XXVII Domingo del T.O. (Mt 21,33-43) - Ciclo A: No Matarás



José Luis Martín Descalzo, cuenta algo muy bello. Se trata del conocido escritor “José María Gironella”, quien el 6 de enero de 1936, siendo todavía un muchacho, debió de huir de su querida Gerona, atravesando los pirineos que separan a Francia y España. Su mismo padre le acompañó hasta la frontera. Al pasar, la gerdarmería francesa le detiene y le registra.
Con gran sorpresa, José María se encuentra con un papelito escrito por su padre y metido a hurtadillas en el bolsillo del pantalón. Sólo contenía una frase: “No mates a nadie, hijo. Tu padre, Joaquín”.

Martín Descalzo comenta el hecho diciendo “Aquel hombre sabía la verdad: matar es mucho más mortal que morir. Se mueren mucho más los que matan que los que caen muertos. “Joaquín no quería que su hijo regresara con el alma muerta y el corazón convertido en quién sabe que piedra”.

Me viene el recuerdo de esta historia, hoy que leemos este Evangelio de los “viñadores homicidas”. Y hasta se me ocurre que, al bautizarnos, en vez de esas velas de recuerdo, a todos nos debieran meter un papelito en el bolsillo del corazón que dijese solamente esto: “Hijo, no mates a Dios en tu corazón”. No sólo los hombres corremos el peligro de que nos maten. También Dios hoy está en peligro. Y desde que F. Nietsche se atrevió a ponerle ya el epitafio de muerto todos le seguimos matando de una manera u otra.



Es la gran tentación de la cultura actual. Matar a Dios. Silenciar a Dios. Porque sólo así el hombre y el mundo podrán lograr su verdadera libertad e independencia. Desde que el hombre descubre su libertad y autonomía, su gran tentación es la de eliminar a Dios. Para ellos, Dios es el gran enemigo del hombre y de su libertad. Matar a Dios para que viva el hombre.

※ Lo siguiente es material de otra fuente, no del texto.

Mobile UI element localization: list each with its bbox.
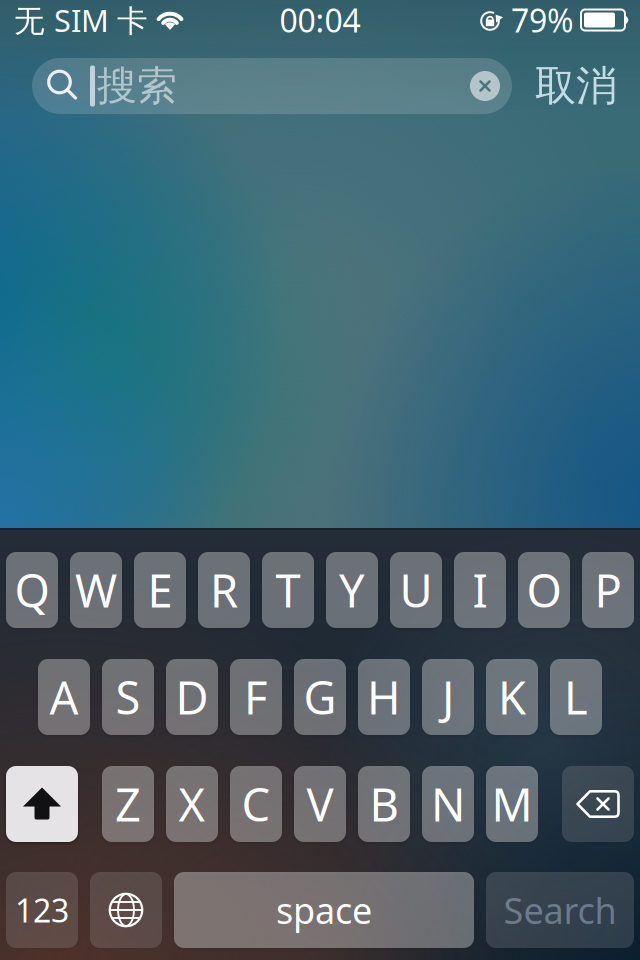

Pero, como decía Martín Descalzo, más muere el que mata que el que muere. Y cuando matamos a Dios, terminamos por morirnos nosotros mismos. Porque sin Dios ¿qué es y qué sentido tiene el hombre?” Destruida la brújula y destruido el faro, ¿a dónde nos dirigimos?



Hay muchas maneras de matar a Dios.

La primera, el silencio sobre Dios.

¿Se puede hablar de Dios hoy en la vía pública: en política, en economía, en la vida social? ¿Se puede hablar de Dios hoy en las reuniones de amigos, en las reuniones sociales? La segunda, es la indiferencia. El no ver que Dios tenga sentido en nuestras vidas y vivir como si no existiese. ¿Acaso el silencio y la indiferencia no matan más que las mismas armas?

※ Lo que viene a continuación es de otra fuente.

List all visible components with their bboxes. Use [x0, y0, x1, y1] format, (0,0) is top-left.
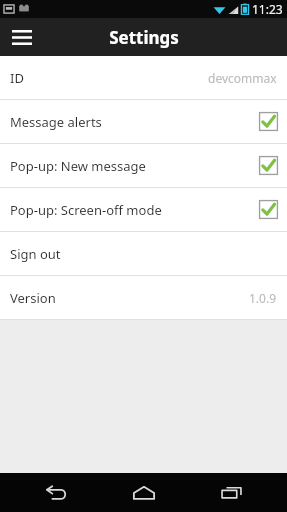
button[interactable]: Recent apps: [200, 473, 262, 512]
staticText: Pop-up: New message: [10, 157, 146, 175]
staticText: Pop-up: Screen-off mode: [10, 201, 162, 219]
staticText: Version: [10, 289, 56, 307]
staticText: 1.0.9: [249, 290, 277, 306]
button[interactable]: Open navigation menu: [0, 18, 44, 56]
button[interactable]: Back: [25, 473, 87, 512]
staticText: Sign out: [10, 245, 61, 263]
staticText: devcommax: [208, 70, 277, 86]
button[interactable]: Pop-up: Screen-off mode: [0, 188, 287, 231]
button[interactable]: Message alerts: [0, 100, 287, 143]
staticText: Message alerts: [10, 113, 102, 131]
staticText: Settings: [109, 26, 179, 49]
staticText: 11:23: [252, 1, 283, 17]
button[interactable]: Version: [0, 276, 287, 319]
button[interactable]: Pop-up: New message: [0, 144, 287, 187]
button[interactable]: Sign out: [0, 232, 287, 275]
button[interactable]: Home: [113, 473, 175, 512]
staticText: ID: [10, 69, 24, 87]
button[interactable]: ID: [0, 56, 287, 99]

Cuando siento que nadie habla de mí o cuando siento la indiferencia de los demás, siento que no existo para nadie.

El silencio sobre Dios es una de las formas de “matar a Dios” de nuestra cultura contemporánea… Pero silencio sobre Dios no sólo en la vía pública sino en el seno de las familias que se dicen cristianas…





En muchos hogares ya no se habla de Dios. Los niños no pueden aprender a ser creyentes junto a sus padres.

Nadie en casa les inicia en la fe. Sus preguntas religiosas resultan embarazosas y son pronto desviadas hacia cosas más prácticas. Lo que se transmite de padres a hijos no es fe, sino indiferencia y silencio religioso.

No es, pues, extraño que encontremos entre nosotros un número cada vez más elevado de niños sin fe. ¿Cómo van a creer en Aquel de quien no han oído hablar? ¿Cómo se va a despertar su fe religiosa en un hogar indiferente?

La actuación de los padres es diversa. Hay algunos a los que no les preocupa en absoluto la fe de sus hijos. Hace tiempo que ellos mismos se instalaron en la indiferencia. Hoy no saben si creen o no creen.¿Qué pueden transmitir a sus hijos?

Hay también padres que, aun sintiéndose creyentes, dimiten fácilmente de su propia responsabilidad y lo dejan todo en manos de los colegios y catequistas. Parecen ignorar que nada puede sustituir el ambiente de fe del propio hogar y el testimonio vivo de unos padres creyentes.

Pero hay también padres preocupados, que no saben qué hacer en concreto. Padres que buscan apoyo y orientación y no siempre lo encuentran. Puede ser oportuno recordar algunas cosas sencillas pero básicas.

Lo más importante es que los hijos puedan comprobar que sus padres se sienten creyentes.

Que puedan intuir que Dios es alguien importante en su vida, que la fe les anima a vivir de manera positiva y les sostiene en los momentos de sufrimiento y prueba.

Pero no es posible transmitir lo que no se vive. No se puede enseñar a rezar al hijo cuando uno no reza nunca. No se le puede explicar por qué el domingo es fiesta si en casa no se celebra ese día de manera cristiana. No se le puede hablar en serio de Jesucristo si el hijo nunca nos va a ver leer el Evangelio.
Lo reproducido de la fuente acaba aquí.